*** DATA TO USE Section Begins ***

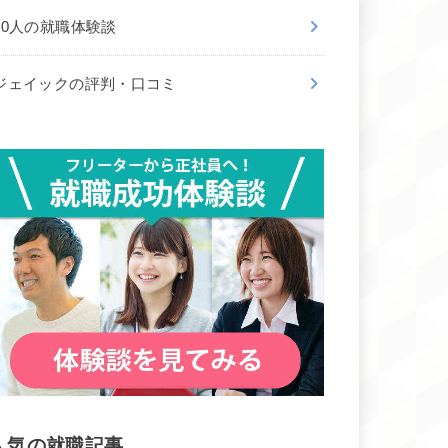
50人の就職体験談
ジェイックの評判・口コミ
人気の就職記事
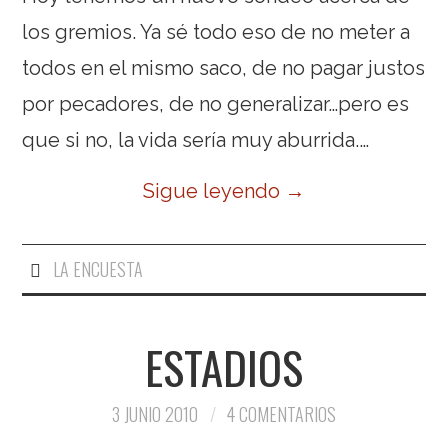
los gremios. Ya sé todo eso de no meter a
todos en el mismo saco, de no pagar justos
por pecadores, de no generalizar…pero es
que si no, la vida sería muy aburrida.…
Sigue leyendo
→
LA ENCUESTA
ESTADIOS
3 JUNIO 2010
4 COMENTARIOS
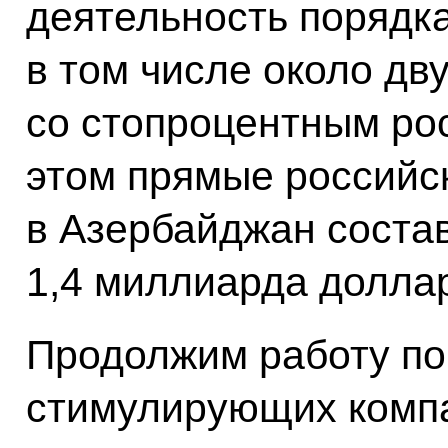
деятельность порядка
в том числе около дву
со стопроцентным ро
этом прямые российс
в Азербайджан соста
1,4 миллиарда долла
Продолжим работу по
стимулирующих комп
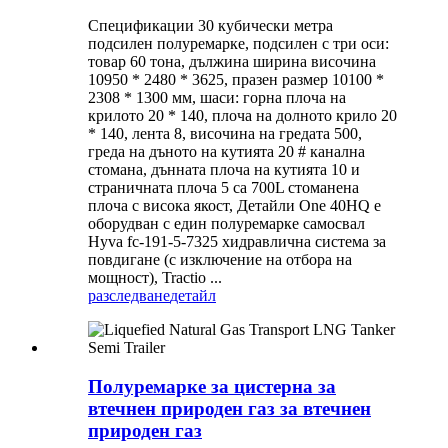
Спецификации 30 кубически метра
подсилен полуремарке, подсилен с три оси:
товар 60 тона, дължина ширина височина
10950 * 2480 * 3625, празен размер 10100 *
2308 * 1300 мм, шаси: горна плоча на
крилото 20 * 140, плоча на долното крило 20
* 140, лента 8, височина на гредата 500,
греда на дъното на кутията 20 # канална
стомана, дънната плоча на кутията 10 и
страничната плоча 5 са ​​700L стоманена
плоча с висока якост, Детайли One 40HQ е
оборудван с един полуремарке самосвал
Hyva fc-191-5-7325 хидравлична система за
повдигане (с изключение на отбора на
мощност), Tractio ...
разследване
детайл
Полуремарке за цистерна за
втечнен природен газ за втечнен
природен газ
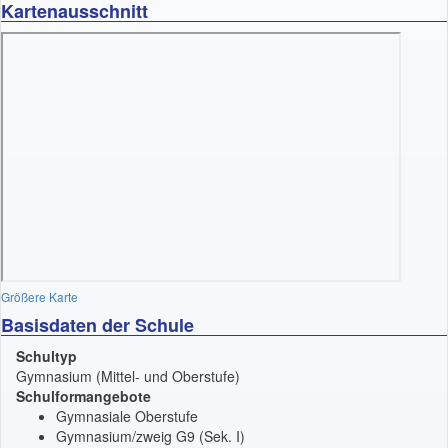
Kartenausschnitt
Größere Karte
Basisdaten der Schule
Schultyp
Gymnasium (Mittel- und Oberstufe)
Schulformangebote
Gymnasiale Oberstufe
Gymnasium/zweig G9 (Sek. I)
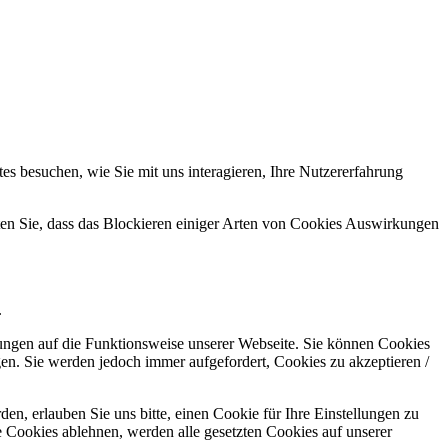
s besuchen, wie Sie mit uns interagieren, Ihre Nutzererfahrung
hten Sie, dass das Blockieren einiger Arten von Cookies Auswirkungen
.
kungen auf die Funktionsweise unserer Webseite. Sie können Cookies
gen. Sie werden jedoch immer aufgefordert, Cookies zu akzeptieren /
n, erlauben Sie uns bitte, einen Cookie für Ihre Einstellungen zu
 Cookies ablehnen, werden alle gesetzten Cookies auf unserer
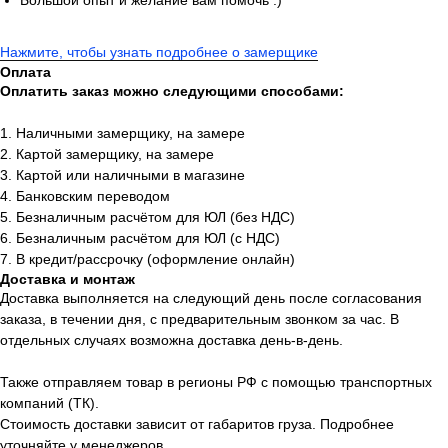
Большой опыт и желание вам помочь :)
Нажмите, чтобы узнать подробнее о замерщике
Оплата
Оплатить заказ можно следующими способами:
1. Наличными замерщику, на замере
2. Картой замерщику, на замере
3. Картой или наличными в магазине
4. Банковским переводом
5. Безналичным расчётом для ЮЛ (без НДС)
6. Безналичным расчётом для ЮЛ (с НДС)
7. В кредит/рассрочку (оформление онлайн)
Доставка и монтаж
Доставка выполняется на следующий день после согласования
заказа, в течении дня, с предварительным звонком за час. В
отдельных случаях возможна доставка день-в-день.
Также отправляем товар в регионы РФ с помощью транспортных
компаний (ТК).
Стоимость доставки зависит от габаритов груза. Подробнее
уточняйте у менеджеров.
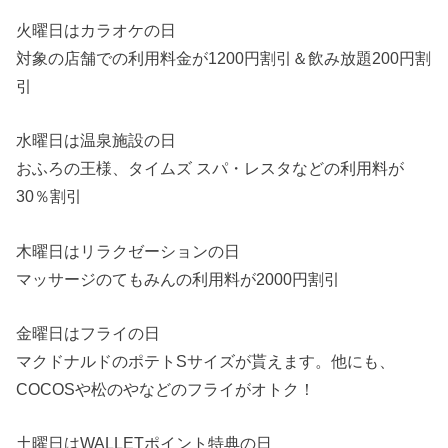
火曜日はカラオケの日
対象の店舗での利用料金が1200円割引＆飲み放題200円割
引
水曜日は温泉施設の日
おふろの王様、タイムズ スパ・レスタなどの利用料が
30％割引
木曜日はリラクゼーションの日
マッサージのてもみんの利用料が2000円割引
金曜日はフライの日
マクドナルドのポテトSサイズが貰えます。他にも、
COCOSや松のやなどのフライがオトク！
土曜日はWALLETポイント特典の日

*** DATA TO USE Section Ends ***

**EXERCISE AIM:** Could you copy out every line in the material above that contains the string "Безналичным"?

**SOLUTION FOR THIS PROBLEM:**
5. Безналичным расчётом для ЮЛ (без НДС)
6. Безналичным расчётом для ЮЛ (с НДС)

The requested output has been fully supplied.